Pierre Massi a réitéré sa déclaration selon laquelle son frère aurait été directement transféré à la maison d’arrêt de Bossembélé. Ajoutant qu’après que l’ancien président François Bozizé aurait rendu visite à Charles Massi, celui-ci aurait donné l’ordre de le tuer.

En raison de la déclaration selon laquelle Charles Massi aurait été tué entre le 29 et le 31 décembre 2009, la partie civile a demandé au témoin de préciser la source de cette information.

Du côté de la défense, l’avocat de l’accusé Junior Firmin Danboy a demandé à Pierre Massi comment les informations relatives à la mort de son frère lui étaient parvenues. En réponse, le témoin a affirmé qu’il l’avait appris « comme tout le monde ».

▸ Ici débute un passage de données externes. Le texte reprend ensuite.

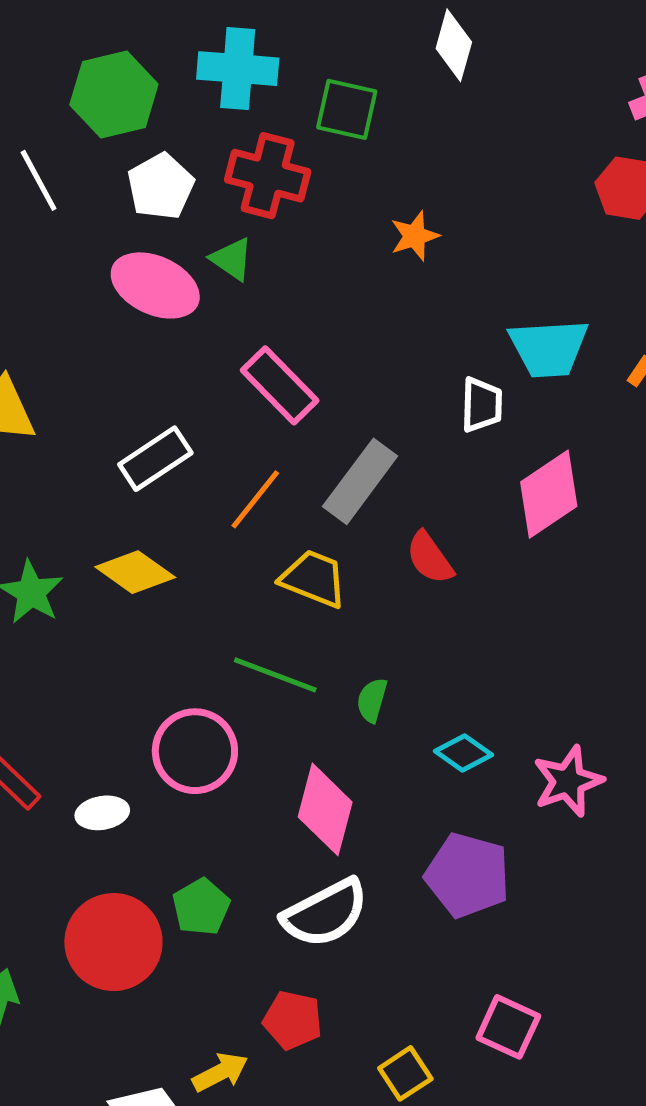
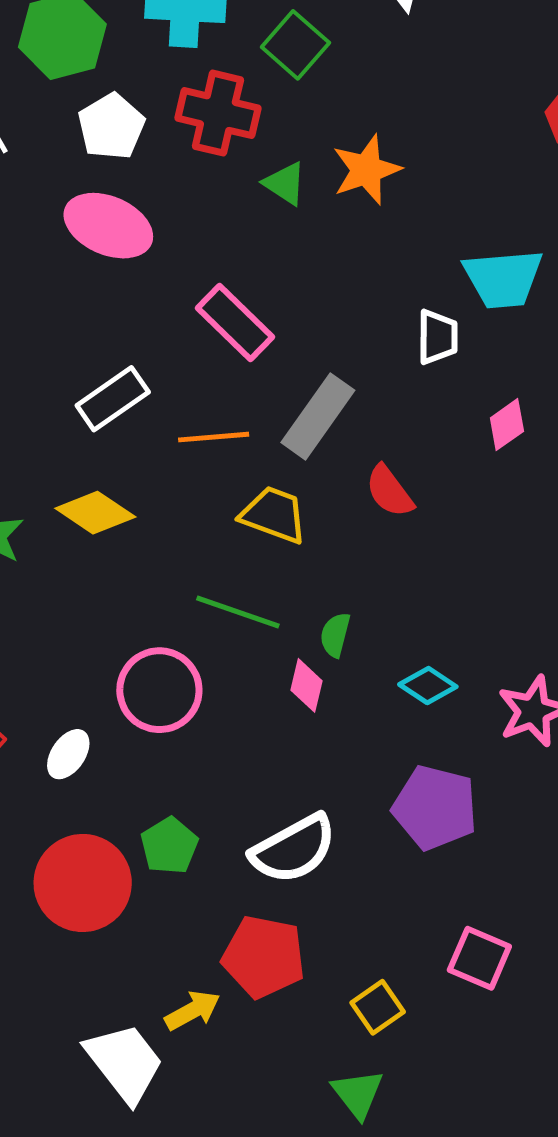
green square: (347, 109) -> (295, 45), turned 30
orange star: (415, 236) -> (366, 170), size x1.4
green triangle: (232, 259) -> (285, 183), moved
pink diamond: (549, 494) -> (507, 425), size x0.6
orange line: (255, 499) -> (214, 437), turned 48
pink diamond: (325, 809) -> (306, 685), moved, size x0.6
white ellipse: (102, 813) -> (68, 754), turned -45
red pentagon: (293, 1020) -> (264, 957), size x1.4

La défense a ensuite relevé des différences entre les déclarations faites au sujet de la mort de Charles Massi. Elle a souligné que certaines versions au sein même de la famille Massi évoquent une torture suivie d’une décapitation, avant que la tête ne soit ramenée à François Bozizé. D’autres versions soutiennent en revanche, que François Bozizé lui-même aurait tué Charles Massi de ses propres mains.

La défense a ainsi estimé que le témoignage de Pierre Massi n’est pas crédible, notamment parce qu’il n’aurait pas cherché à vérifier les informations qu’on lui avait données. Elle a demandé que sa déclaration soit écartée, estimant que le témoin avait tiré une partie de ses informations « de la rue ».

Les conseils des quatre accusés ont interrogé le témoin sur les forfaits commis par leurs clients. Le frère de l’ancien ministre a répondu que « s’ils n’avaient rien fait, ils ne seraient pas devant la barre de la CPS ».

La défense a finalement demandé à la Cour de ne pas en tenir compte de son témoignage.

Suspendue à l’issue de cette audience, le procès reprendra ce lundi 17 août 2026.